# Interesting samples



## justinhcase (Mar 10, 2014)

Some interesting samples.
How much should I pay??
How much more than the content would gold in interesting formats be? ebay No:310888843413

http://www.ebay.co.uk/itm/chloride-of-GOLD-auric-trichloride-vintage-pure-scrap-24ct-toner-Johnsons-Hendon-/310888843413


----------



## necromancer (Mar 10, 2014)

it states sealed 15 grain vials,

15 grains X 3 = 45 grains

Total Gold Value:
(USD - U.S. Dollar)
$125.62

Total Gold Weight
Troy Ounces: 0.09375
Grains: 45.00
Grams: 2.916


http://coinapps.com/gold/grain/calculator/


----------



## justinhcase (Mar 10, 2014)

Yes I can calculate the gold value's but This example is about a little history.
Can AU have more value in unusual presentations?
The trick is to increase the value beyond that of the molecules presented.
This is a rare example I have no Idea about.But More than worth the £30 it is at the moment.
But the really interesting thing is can we add value beyond that?


----------



## bmgold2 (Mar 10, 2014)

That auction states,


> THREE unopened and sealed 15 grain vials, each guaranteed by the maker to contain AT LEAST 7 grains of pure gold. ---- One vial 7 grains = 0.4535 grams, 3 vials is nearly 1.5grams of pure gold.

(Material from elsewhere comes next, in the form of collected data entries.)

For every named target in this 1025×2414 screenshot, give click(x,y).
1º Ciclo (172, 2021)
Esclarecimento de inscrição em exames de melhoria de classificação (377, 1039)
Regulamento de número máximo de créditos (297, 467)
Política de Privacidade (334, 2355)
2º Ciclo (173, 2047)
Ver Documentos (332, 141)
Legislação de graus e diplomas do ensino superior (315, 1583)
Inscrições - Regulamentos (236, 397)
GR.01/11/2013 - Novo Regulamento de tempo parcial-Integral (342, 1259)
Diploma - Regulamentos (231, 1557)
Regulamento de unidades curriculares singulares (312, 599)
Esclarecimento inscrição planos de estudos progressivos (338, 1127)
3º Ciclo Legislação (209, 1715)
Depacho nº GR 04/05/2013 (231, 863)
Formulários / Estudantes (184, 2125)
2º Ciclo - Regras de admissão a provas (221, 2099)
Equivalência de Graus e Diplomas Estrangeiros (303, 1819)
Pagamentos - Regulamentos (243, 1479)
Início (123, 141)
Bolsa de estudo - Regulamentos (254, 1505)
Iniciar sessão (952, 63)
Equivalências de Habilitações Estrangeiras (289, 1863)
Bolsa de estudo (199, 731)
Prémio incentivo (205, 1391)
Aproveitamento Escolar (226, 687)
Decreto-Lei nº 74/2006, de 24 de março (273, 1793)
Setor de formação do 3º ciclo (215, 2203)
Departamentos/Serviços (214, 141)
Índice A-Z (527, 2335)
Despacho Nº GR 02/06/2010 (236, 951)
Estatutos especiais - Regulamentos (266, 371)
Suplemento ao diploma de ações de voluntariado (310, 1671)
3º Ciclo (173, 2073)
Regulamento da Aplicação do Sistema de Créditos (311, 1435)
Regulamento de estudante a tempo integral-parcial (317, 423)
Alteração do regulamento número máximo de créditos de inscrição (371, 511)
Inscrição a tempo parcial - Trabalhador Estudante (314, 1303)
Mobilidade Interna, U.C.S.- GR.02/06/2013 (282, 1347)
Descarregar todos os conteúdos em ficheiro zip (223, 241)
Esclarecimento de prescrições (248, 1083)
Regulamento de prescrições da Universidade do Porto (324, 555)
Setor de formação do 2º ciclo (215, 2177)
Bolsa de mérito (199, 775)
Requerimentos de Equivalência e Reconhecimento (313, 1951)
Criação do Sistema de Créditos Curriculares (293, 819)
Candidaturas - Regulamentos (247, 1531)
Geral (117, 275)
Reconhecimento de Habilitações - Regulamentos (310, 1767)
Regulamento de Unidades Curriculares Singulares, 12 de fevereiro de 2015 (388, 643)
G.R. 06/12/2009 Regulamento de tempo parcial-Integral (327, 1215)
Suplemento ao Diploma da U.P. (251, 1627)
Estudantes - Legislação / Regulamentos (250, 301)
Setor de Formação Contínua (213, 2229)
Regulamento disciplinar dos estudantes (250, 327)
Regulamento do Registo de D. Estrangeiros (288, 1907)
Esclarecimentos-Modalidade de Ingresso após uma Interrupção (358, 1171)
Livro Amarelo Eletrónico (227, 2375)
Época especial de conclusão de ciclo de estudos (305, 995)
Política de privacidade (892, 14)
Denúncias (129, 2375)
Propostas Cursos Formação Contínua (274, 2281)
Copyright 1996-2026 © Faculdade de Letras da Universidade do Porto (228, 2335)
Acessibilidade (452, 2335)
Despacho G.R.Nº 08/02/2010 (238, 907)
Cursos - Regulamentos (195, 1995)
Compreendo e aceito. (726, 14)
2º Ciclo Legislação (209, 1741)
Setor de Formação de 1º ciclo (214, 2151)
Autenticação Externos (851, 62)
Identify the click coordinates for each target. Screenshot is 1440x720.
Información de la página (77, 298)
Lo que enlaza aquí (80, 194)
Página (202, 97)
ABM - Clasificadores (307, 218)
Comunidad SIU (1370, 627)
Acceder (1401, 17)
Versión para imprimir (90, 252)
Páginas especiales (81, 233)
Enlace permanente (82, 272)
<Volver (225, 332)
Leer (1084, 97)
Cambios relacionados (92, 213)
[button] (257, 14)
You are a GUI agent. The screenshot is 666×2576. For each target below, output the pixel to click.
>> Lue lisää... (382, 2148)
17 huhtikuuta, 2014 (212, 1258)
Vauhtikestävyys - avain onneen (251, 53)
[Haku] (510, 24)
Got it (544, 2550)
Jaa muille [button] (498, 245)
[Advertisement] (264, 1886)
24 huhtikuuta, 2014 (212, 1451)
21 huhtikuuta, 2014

So the value is only $64.61 as I type this ($1339.60/Toz.) Edit - actually only $58.60 --- NEARLY 1.5grams

If you plan to keep it as is then it could have more value as a collector's item, at least to you. Set your maximum bid and see what happens.


----------



## necromancer (Mar 10, 2014)

bmgold2 said:


> That auction states,
> 
> 
> > THREE unopened and sealed 15 grain vials, each guaranteed by the maker to contain AT LEAST 7 grains of pure gold. ---- One vial 7 grains = 0.4535 grams, 3 vials is nearly 1.5grams of pure gold.
> ...




just seen that sorry, my link will be helpful

thank you bmgold2 !!!


----------



## bmgold2 (Mar 11, 2014)

necromancer said:


> just seen that sorry, my link will be helpful
> 
> thank you bmgold2 !!!



I bookmarked that site just now. There's a lot of good information and calculators on that site. I particularly liked the base metal calculators and coin values but all of it could be useful to PM refiners.


----------



## necromancer (Mar 11, 2014)

yes it is, & i need to remember to wear my glasses more often !!

sorry about my error above.


----------